**Material shown**

# # # # # # #

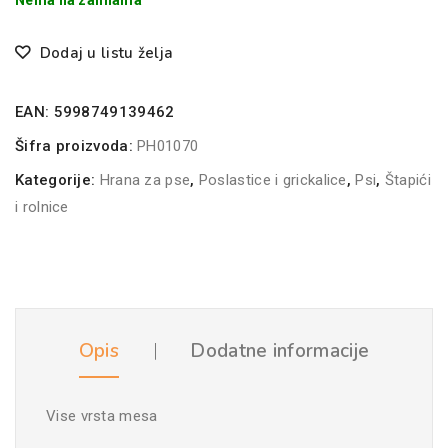
Nema na zalihama
Dodaj u listu želja
EAN:
5998749139462
Šifra proizvoda:
PH01070
Kategorije:
Hrana za pse
,
Poslastice i grickalice
,
Psi
,
Štapići
i rolnice
Opis
Dodatne informacije
Vise vrsta mesa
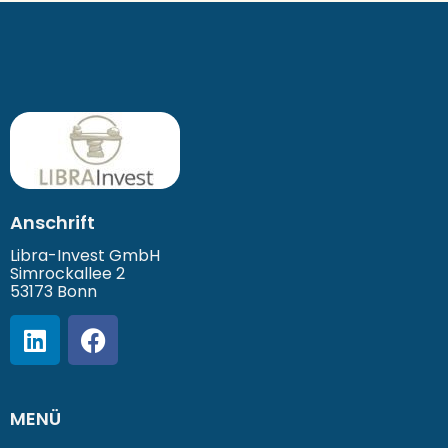
Anschrift
Libra-Invest GmbH
Simrockallee 2
53173 Bonn
MENÜ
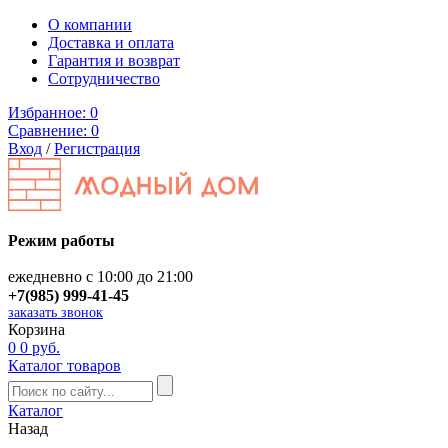
О компании
Доставка и оплата
Гарантия и возврат
Сотрудничество
Избранное:
0
Сравнение:
0
Вход
/
Регистрация
Режим работы
ежедневно с 10:00 до 21:00
+7(985) 999-41-45
заказать звонок
Корзина
0
0 руб.
Каталог товаров
Каталог
Назад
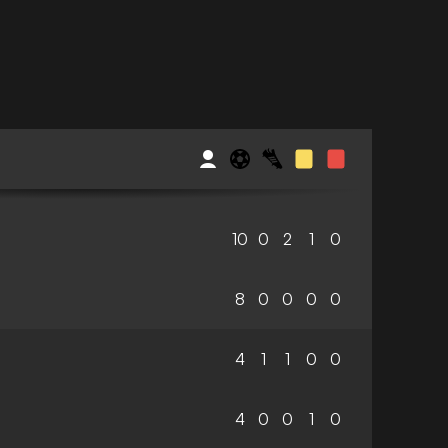
10
0
2
1
0
8
0
0
0
0
4
1
1
0
0
4
0
0
1
0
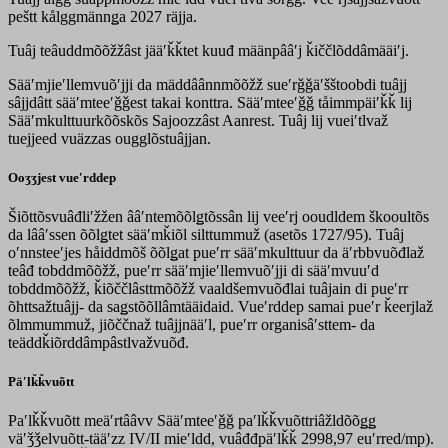
peštt kålggmännǥa 2027 räjja.
Tuâj teâuddmõõžžâst jääʹǩǩtet kuuđ määnpââʹj ǩiččlõddâmääiʹj.
Sääʹmjieʹllemvuõʹjji da mäddâânnmõõžž sueʹrǧǧäʹšštoobdi tuâjj
sâjjdâtt sääʹmteeʹǧǧest takai konttra. Sääʹmteeʹǧǧ tåimmpäiʹǩǩ lij
Sääʹmkulttuurkõõskõs Sajoozzâst Aanrest. Tuâj lij vueiʹtlvaž
tuejjeed vuäzzas ougglõstuâjjan.
Ooʒʒjest vueʹrddep
Šiõttõsvuâđliʹžžen ââʹntemõõlǥtõssân lij veeʹrj ooudldem škooultõs
da lââʹssen õõlǥtet sääʹmǩiõl silttummuž (asetõs 1727/95). Tuâj
oʹnnsteeʹjes håiddmõš õõlǥat pueʹrr sääʹmkulttuur da äʹrbbvuõđlaž
teâđ tobddmõõžž, pueʹrr sääʹmjieʹllemvuõʹjji di sääʹmvuuʹd
tobddmõõžž, ǩiõččlâsttmõõžž vaaldšemvuõđlai tuâjain di pueʹrr
õhttsažtuâjj- da saǥstõõllâmtääidaid. Vueʹrddep samai pueʹr ǩeerjlaž
õlmmummuž, jiõččnaž tuâjjnääʹl, pueʹrr organisâʹsttem- da
teäddǩiõrddâmpâstlvažvuõđ.
Päʹlǩǩvuõtt
Paʹlǩǩvuõtt meäʹrtââvv Sääʹmteeʹǧǧ paʹlǩǩvuõttriâžldõõǥǥ
väʹǯǯelvuõtt-tääʹzz IV/II mieʹldd, vuâđđpäʹlǩǩ 2998,97 euʹrred/mp).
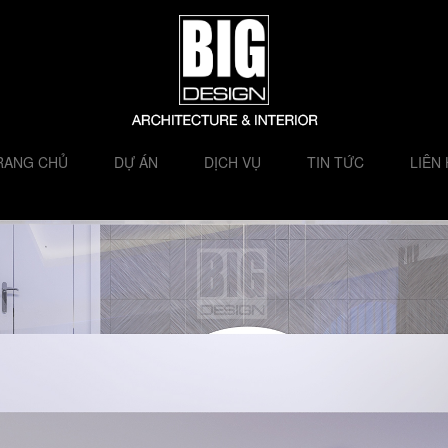
RANG CHỦ
DỰ ÁN
DỊCH VỤ
TIN TỨC
LIÊN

# # # # # # #

**Task details**
What is the number of lines in the listing above that contain the string "Sääʹmteeʹǧǧ"? Give only the number.

**Exercise answer**
2